+++ RECORDS PROVIDED

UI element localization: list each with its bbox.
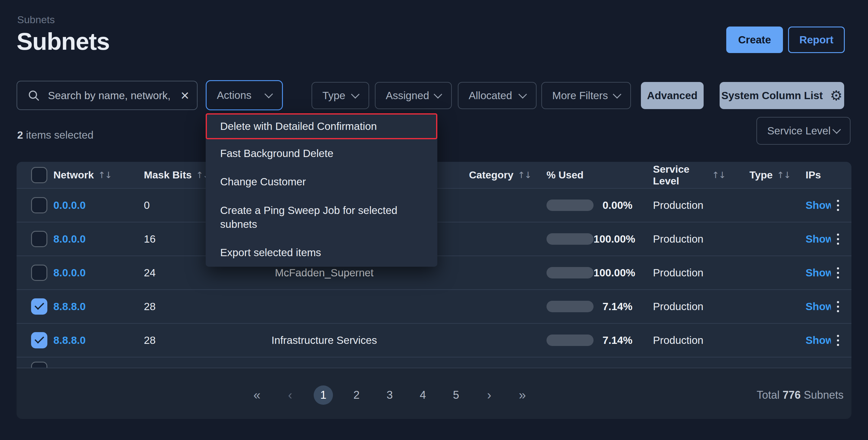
type-cell	[725, 256, 798, 289]
column-header-category[interactable]: Category↑↓	[439, 162, 520, 188]
type-cell	[725, 189, 798, 222]
chevron-down-icon	[351, 90, 360, 99]
service-level-cell: Production	[635, 290, 725, 323]
row-menu-icon[interactable]	[837, 335, 839, 346]
actions-dropdown[interactable]: Actions	[206, 80, 283, 110]
row-checkbox[interactable]	[31, 332, 48, 348]
pagination: «‹12345›»	[247, 385, 532, 405]
table-footer: «‹12345›» Total 776 Subnets	[17, 368, 851, 419]
filter-type[interactable]: Type	[312, 82, 369, 109]
filter-more-filters[interactable]: More Filters	[541, 82, 631, 109]
ips-show-link[interactable]: Show	[806, 199, 831, 211]
column-header-network-label: Network	[53, 169, 94, 181]
actions-dropdown-label: Actions	[217, 89, 251, 101]
select-all-checkbox[interactable]	[31, 167, 48, 183]
chevron-down-icon	[434, 90, 442, 99]
system-column-list-button[interactable]: System Column List ⚙	[720, 82, 844, 109]
column-header-network[interactable]: Network↑↓	[50, 162, 140, 188]
ips-show-link[interactable]: Show	[806, 334, 831, 346]
type-cell	[725, 223, 798, 256]
gear-icon: ⚙	[830, 89, 842, 102]
column-header-ips-label: IPs	[806, 169, 821, 181]
network-link[interactable]: 8.0.0.0	[53, 233, 86, 245]
advanced-button[interactable]: Advanced	[641, 82, 704, 109]
network-link[interactable]: 8.8.8.0	[53, 301, 86, 312]
row-menu-icon[interactable]	[837, 234, 839, 245]
network-link[interactable]: 8.8.8.0	[53, 334, 86, 346]
used-percent-label: 7.14%	[602, 334, 635, 346]
filter-allocated[interactable]: Allocated	[458, 82, 536, 109]
pagination-page-4[interactable]: 4	[413, 385, 433, 405]
column-header-mask-bits-label: Mask Bits	[144, 169, 192, 181]
ips-show-link[interactable]: Show	[806, 301, 831, 312]
pagination-page-1[interactable]: 1	[314, 385, 333, 405]
network-link[interactable]: 8.0.0.0	[53, 267, 86, 279]
row-menu-icon[interactable]	[837, 200, 839, 211]
row-checkbox[interactable]	[31, 197, 48, 213]
clear-search-icon[interactable]: ×	[181, 88, 189, 103]
network-link[interactable]: 0.0.0.0	[53, 199, 86, 211]
usage-bar	[547, 267, 593, 278]
pagination-last[interactable]: »	[513, 385, 532, 405]
service-level-cell: Production	[635, 223, 725, 256]
mask-bits-cell: 16	[140, 223, 210, 256]
row-checkbox[interactable]	[31, 298, 48, 315]
column-header-category-label: Category	[469, 169, 513, 181]
column-header-mask-bits[interactable]: Mask Bits↑↓	[140, 162, 210, 188]
actions-menu: Delete with Detailed ConfirmationFast Ba…	[206, 113, 437, 267]
column-header-type[interactable]: Type↑↓	[725, 162, 798, 188]
chevron-down-icon	[519, 90, 527, 99]
column-header-used: % Used	[520, 162, 635, 188]
filter-assigned[interactable]: Assigned	[375, 82, 452, 109]
category-cell	[439, 290, 520, 323]
search-input[interactable]: Search by name, network, ×	[17, 81, 197, 110]
ips-show-link[interactable]: Show	[806, 233, 831, 245]
ips-show-link[interactable]: Show	[806, 267, 831, 279]
pagination-page-2[interactable]: 2	[347, 385, 366, 405]
actions-menu-item[interactable]: Change Customer	[206, 168, 437, 196]
column-header-ips: IPs	[798, 162, 831, 188]
row-checkbox[interactable]	[31, 362, 48, 368]
row-menu-icon[interactable]	[837, 301, 839, 312]
chevron-down-icon	[265, 90, 273, 98]
filter-allocated-label: Allocated	[469, 90, 512, 102]
column-header-service-level[interactable]: Service Level↑↓	[635, 162, 725, 188]
total-count: Total 776 Subnets	[757, 389, 843, 401]
sort-icon[interactable]: ↑↓	[777, 170, 790, 180]
sort-icon[interactable]: ↑↓	[712, 170, 725, 180]
actions-menu-item[interactable]: Export selected items	[206, 238, 437, 267]
table-row-partial	[17, 357, 851, 368]
actions-menu-item[interactable]: Delete with Detailed Confirmation	[206, 113, 437, 139]
create-button[interactable]: Create	[726, 27, 783, 53]
mask-bits-cell: 28	[140, 324, 210, 357]
actions-menu-item[interactable]: Fast Background Delete	[206, 139, 437, 168]
used-cell: 100.00%	[520, 223, 635, 256]
search-placeholder: Search by name, network,	[48, 90, 171, 102]
sort-icon[interactable]: ↑↓	[98, 170, 112, 180]
service-level-cell: Production	[635, 324, 725, 357]
table-row: 8.8.8.0287.14%ProductionShow	[17, 289, 851, 323]
chevron-down-icon	[613, 90, 621, 99]
column-header-used-label: % Used	[547, 169, 584, 181]
service-level-cell: Production	[635, 256, 725, 289]
row-menu-icon[interactable]	[837, 267, 839, 278]
actions-menu-item[interactable]: Create a Ping Sweep Job for selected sub…	[206, 196, 437, 238]
selection-count-number: 2	[17, 129, 23, 141]
search-icon	[27, 89, 41, 102]
service-level-filter[interactable]: Service Level	[756, 117, 850, 145]
pagination-next[interactable]: ›	[479, 385, 499, 405]
system-column-list-label: System Column List	[721, 90, 823, 102]
breadcrumb[interactable]: Subnets	[17, 14, 55, 26]
pagination-prev[interactable]: ‹	[280, 385, 300, 405]
row-checkbox[interactable]	[31, 231, 48, 247]
usage-bar	[547, 233, 593, 245]
pagination-first[interactable]: «	[247, 385, 267, 405]
usage-bar	[547, 301, 593, 312]
report-button[interactable]: Report	[788, 27, 845, 53]
type-cell	[725, 324, 798, 357]
row-checkbox[interactable]	[31, 265, 48, 281]
used-percent-label: 100.00%	[593, 267, 638, 279]
pagination-page-3[interactable]: 3	[380, 385, 399, 405]
pagination-page-5[interactable]: 5	[446, 385, 466, 405]
category-cell	[439, 324, 520, 357]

++++++

TASK TO COMPLETE: Lines holding "count" in the material above are to be reported.

WRITTEN RESPONSE:
total-count: Total 776 Subnets	[757, 389, 843, 401]
selection-count-number: 2	[17, 129, 23, 141]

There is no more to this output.